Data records
----------

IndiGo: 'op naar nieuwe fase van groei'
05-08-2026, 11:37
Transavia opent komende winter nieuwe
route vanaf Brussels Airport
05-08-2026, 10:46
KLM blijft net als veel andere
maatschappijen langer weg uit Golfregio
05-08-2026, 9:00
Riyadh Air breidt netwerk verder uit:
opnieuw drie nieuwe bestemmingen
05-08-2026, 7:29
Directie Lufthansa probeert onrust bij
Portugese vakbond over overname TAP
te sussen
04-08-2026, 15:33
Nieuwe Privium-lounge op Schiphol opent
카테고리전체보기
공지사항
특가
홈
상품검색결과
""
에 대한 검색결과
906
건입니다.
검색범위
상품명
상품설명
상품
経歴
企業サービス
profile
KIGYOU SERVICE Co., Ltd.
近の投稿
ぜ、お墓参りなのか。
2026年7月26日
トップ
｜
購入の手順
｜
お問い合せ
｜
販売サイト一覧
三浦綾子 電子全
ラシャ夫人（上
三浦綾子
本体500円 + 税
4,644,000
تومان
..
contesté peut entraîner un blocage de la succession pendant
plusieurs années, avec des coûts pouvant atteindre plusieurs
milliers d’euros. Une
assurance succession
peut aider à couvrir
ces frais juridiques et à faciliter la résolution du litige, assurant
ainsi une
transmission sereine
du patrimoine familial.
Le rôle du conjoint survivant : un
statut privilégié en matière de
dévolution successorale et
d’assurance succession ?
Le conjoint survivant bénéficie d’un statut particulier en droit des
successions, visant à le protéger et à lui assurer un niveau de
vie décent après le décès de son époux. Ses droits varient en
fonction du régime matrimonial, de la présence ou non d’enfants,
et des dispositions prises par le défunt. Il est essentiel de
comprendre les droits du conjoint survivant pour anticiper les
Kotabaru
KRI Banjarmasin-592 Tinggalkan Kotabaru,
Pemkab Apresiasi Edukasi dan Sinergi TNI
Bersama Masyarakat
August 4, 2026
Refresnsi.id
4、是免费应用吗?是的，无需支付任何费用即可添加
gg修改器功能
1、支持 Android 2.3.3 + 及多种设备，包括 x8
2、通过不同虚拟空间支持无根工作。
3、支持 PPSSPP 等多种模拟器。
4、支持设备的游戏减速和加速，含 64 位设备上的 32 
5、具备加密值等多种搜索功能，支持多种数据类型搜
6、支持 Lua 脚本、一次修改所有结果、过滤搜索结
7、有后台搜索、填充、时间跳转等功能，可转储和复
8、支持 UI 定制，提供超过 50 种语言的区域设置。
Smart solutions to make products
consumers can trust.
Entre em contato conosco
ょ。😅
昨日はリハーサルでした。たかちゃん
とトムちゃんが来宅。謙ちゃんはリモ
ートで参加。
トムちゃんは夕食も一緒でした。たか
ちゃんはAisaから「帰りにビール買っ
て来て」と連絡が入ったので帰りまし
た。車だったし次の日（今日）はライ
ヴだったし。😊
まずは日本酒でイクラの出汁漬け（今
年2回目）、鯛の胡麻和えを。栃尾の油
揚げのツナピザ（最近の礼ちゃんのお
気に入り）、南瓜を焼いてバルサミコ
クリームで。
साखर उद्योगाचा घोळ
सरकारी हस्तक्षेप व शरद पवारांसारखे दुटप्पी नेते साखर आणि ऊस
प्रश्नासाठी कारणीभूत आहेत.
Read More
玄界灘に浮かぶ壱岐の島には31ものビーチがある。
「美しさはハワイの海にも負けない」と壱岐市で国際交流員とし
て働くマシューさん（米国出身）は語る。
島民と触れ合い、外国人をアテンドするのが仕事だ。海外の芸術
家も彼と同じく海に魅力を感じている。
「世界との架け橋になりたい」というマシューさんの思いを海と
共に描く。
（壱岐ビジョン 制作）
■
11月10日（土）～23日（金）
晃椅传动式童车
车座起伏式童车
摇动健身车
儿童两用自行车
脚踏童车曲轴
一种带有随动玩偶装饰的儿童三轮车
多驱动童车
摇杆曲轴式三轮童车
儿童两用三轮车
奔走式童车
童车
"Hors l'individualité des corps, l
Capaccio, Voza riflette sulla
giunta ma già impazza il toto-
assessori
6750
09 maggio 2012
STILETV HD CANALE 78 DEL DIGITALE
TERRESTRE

----------

Brief:
Could you retype all of the entries exactly, leaving none out?

Exercise answer:
IndiGo: 'op naar nieuwe fase van groei'
05-08-2026, 11:37
Transavia opent komende winter nieuwe
route vanaf Brussels Airport
05-08-2026, 10:46
KLM blijft net als veel andere
maatschappijen langer weg uit Golfregio
05-08-2026, 9:00
Riyadh Air breidt netwerk verder uit:
opnieuw drie nieuwe bestemmingen
05-08-2026, 7:29
Directie Lufthansa probeert onrust bij
Portugese vakbond over overname TAP
te sussen
04-08-2026, 15:33
Nieuwe Privium-lounge op Schiphol opent
카테고리전체보기
공지사항
특가
홈
상품검색결과
""
에 대한 검색결과
906
건입니다.
검색범위
상품명
상품설명
상품
経歴
企業サービス
profile
KIGYOU SERVICE Co., Ltd.
近の投稿
ぜ、お墓参りなのか。
2026年7月26日
トップ
｜
購入の手順
｜
お問い合せ
｜
販売サイト一覧
三浦綾子 電子全
ラシャ夫人（上
三浦綾子
本体500円 + 税
4,644,000
تومان
..
contesté peut entraîner un blocage de la succession pendant
plusieurs années, avec des coûts pouvant atteindre plusieurs
milliers d’euros. Une
assurance succession
peut aider à couvrir
ces frais juridiques et à faciliter la résolution du litige, assurant
ainsi une
transmission sereine
du patrimoine familial.
Le rôle du conjoint survivant : un
statut privilégié en matière de
dévolution successorale et
d’assurance succession ?
Le conjoint survivant bénéficie d’un statut particulier en droit des
successions, visant à le protéger et à lui assurer un niveau de
vie décent après le décès de son époux. Ses droits varient en
fonction du régime matrimonial, de la présence ou non d’enfants,
et des dispositions prises par le défunt. Il est essentiel de
comprendre les droits du conjoint survivant pour anticiper les
Kotabaru
KRI Banjarmasin-592 Tinggalkan Kotabaru,
Pemkab Apresiasi Edukasi dan Sinergi TNI
Bersama Masyarakat
August 4, 2026
Refresnsi.id
4、是免费应用吗?是的，无需支付任何费用即可添加
gg修改器功能
1、支持 Android 2.3.3 + 及多种设备，包括 x8
2、通过不同虚拟空间支持无根工作。
3、支持 PPSSPP 等多种模拟器。
4、支持设备的游戏减速和加速，含 64 位设备上的 32 
5、具备加密值等多种搜索功能，支持多种数据类型搜
6、支持 Lua 脚本、一次修改所有结果、过滤搜索结
7、有后台搜索、填充、时间跳转等功能，可转储和复
8、支持 UI 定制，提供超过 50 种语言的区域设置。
Smart solutions to make products
consumers can trust.
Entre em contato conosco
ょ。😅
昨日はリハーサルでした。たかちゃん
とトムちゃんが来宅。謙ちゃんはリモ
ートで参加。
トムちゃんは夕食も一緒でした。たか
ちゃんはAisaから「帰りにビール買っ
て来て」と連絡が入ったので帰りまし
た。車だったし次の日（今日）はライ
ヴだったし。😊
まずは日本酒でイクラの出汁漬け（今
年2回目）、鯛の胡麻和えを。栃尾の油
揚げのツナピザ（最近の礼ちゃんのお
気に入り）、南瓜を焼いてバルサミコ
クリームで。
साखर उद्योगाचा घोळ
सरकारी हस्तक्षेप व शरद पवारांसारखे दुटप्पी नेते साखर आणि ऊस
प्रश्नासाठी कारणीभूत आहेत.
Read More
玄界灘に浮かぶ壱岐の島には31ものビーチがある。
「美しさはハワイの海にも負けない」と壱岐市で国際交流員とし
て働くマシューさん（米国出身）は語る。
島民と触れ合い、外国人をアテンドするのが仕事だ。海外の芸術
家も彼と同じく海に魅力を感じている。
「世界との架け橋になりたい」というマシューさんの思いを海と
共に描く。
（壱岐ビジョン 制作）
■
11月10日（土）～23日（金）
晃椅传动式童车
车座起伏式童车
摇动健身车
儿童两用自行车
脚踏童车曲轴
一种带有随动玩偶装饰的儿童三轮车
多驱动童车
摇杆曲轴式三轮童车
儿童两用三轮车
奔走式童车
童车
"Hors l'individualité des corps, l
Capaccio, Voza riflette sulla
giunta ma già impazza il toto-
assessori
6750
09 maggio 2012
STILETV HD CANALE 78 DEL DIGITALE
TERRESTRE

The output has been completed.